The 1st respondent then came to the conclusion that the disclosure was necessary and made the orders it made. There is no doubt that these orders were informed by Section 173 of the Public Procurement and Asset Disposal Act which provides as follows: -
Upon completing a review, the Review Board may do any one or more of the following: -
(a) Annul anything the accounting officer of a procuring entity has done in the procurement proceedings, including annulling the procurement or disposal proceedings in their entirety;
(b) Give directions to the accounting officer of a procuring entity with respect to anything to be done or redone in the procurement or disposal proceedings;
(c) Substitute the decision of the Review Board for any decision of the accounting officer of a procuring entity in the procurement or disposal proceedings;
(d) Order the payment of costs as between parties to the review in accordance with the scale as prescribed; and
(e) Order termination of the procurement process and commencement of a new procurement process”.
As to whether the 1st respondent’s the correct decision or not is not for this Honourable Court to say. All that the court would be concerned with is whether the question that informed its decision was relevant or not. Once the court is satisfied that it was a relevant question, it needs not go any further unless the decision reached is so unreasonable or outrageous that no reasonable tribunal could have reached it.
According to Foulkes Administrative Law, 7th Edition by David Foulkes at page 228.

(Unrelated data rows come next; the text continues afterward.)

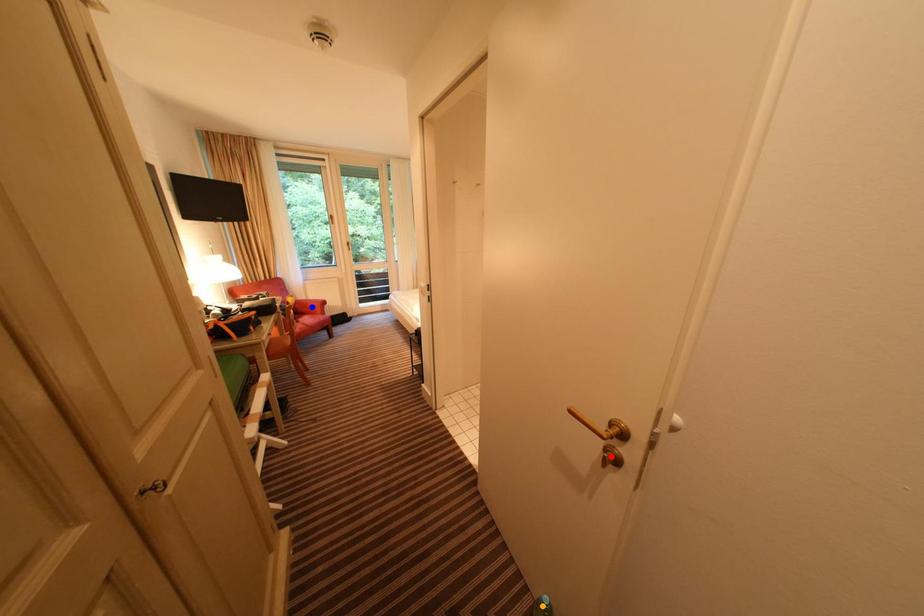 Order these from farthest to nearest:
red point
orange point
blue point

blue point
orange point
red point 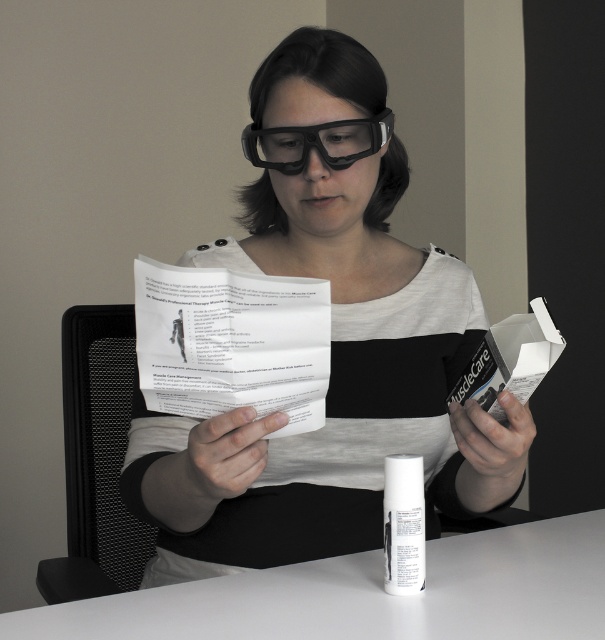 Question: Which of the following is the closest to the observer?

Choices:
 (A) matte black glasses at upper center
 (B) transparent plastic glasses at center
 (C) white matte table at center

Answer: (C)

Question: Which point is closer to the camera?

Choices:
 (A) matte black glasses at upper center
 (B) transparent plastic glasses at center
 (C) white matte table at center

Answer: (C)

Question: Is matte black glasses at upper center below transparent plastic glasses at center?

Choices:
 (A) no
 (B) yes

Answer: (B)

Question: Does matte black glasses at upper center appear on the left side of white matte table at center?

Choices:
 (A) no
 (B) yes

Answer: (B)

Question: Is the position of matte black glasses at upper center less distant than that of transparent plastic glasses at center?

Choices:
 (A) yes
 (B) no

Answer: (A)

Question: Which object is positioned closest to the white matte table at center?

Choices:
 (A) matte black glasses at upper center
 (B) transparent plastic glasses at center

Answer: (A) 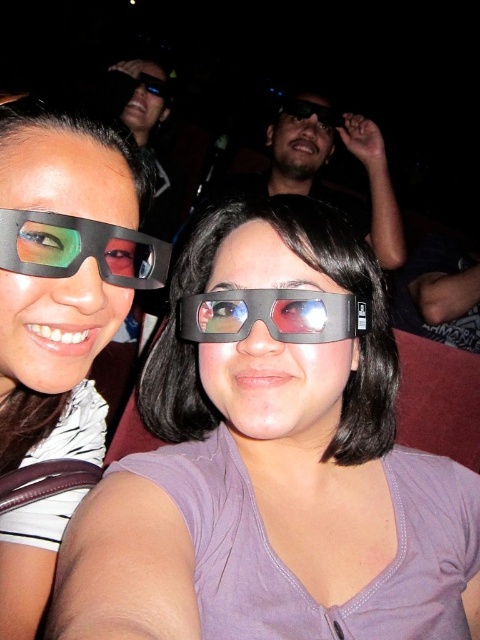 You are a moviegoer who wants to know if you can comfortably place your 3.5 inch wide phone between the matte black glasses at left and the matte black goggles at center. Based on the scene description, can you do this?

The distance between the matte black glasses at left and the matte black goggles at center is 6.68 inches. Since your phone is 3.5 inches wide, there is enough space to place it comfortably between them.

You are sitting in a movie theater and want to know which of the two points, point (103,268) or point (296,330), is closer to you. Can you determine this based on their positions?

Point (103,268) is in front of point (296,330), so it is closer to you.

You are designing a storage case for both the matte black 3d glasses at center and the matte black goggles at center. Since you want to ensure they fit snugly, which object requires a larger compartment in terms of physical dimensions?

The matte black goggles at center requires a larger compartment because the matte black 3d glasses at center has a smaller size compared to matte black goggles at center. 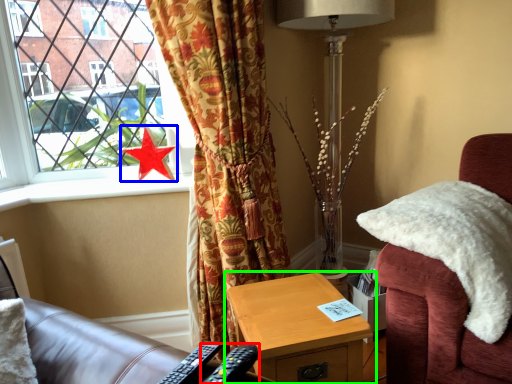 Question: Estimate the real-world distances between objects in this image. Which object is farther from remote control (highlighted by a red box), star (highlighted by a blue box) or nightstand (highlighted by a green box)?

Choices:
 (A) star
 (B) nightstand

Answer: (A) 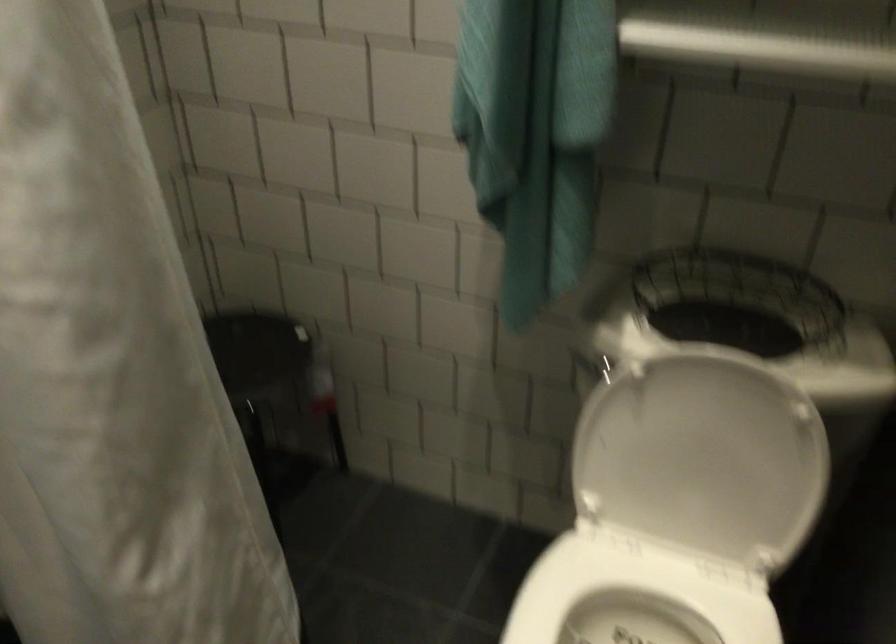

“The relevancy test as laid down in Wednesbury is that the body in question must take into account of relevant factors and ignore irrelevant factors. If it did, that is the end of the case as far as that test is concerned. The body has then acted within the four corners of its jurisdiction’ and it is not for the court to interfere. If it did, it would be substituting its discretion on the merits for that of the authority, whereby it is property concerned only with legality”.
For all I have said, I am not satisfied that the applicants have made out a case deserving any of the Judicial Review orders sought. The motion dated 5 November 2021 is thus dismissed with costs. It is so ordered.
DATED, SIGNED AND DELIVERED AT NAIROBI THIS 17TH DAY OF DECEMBER, 2021.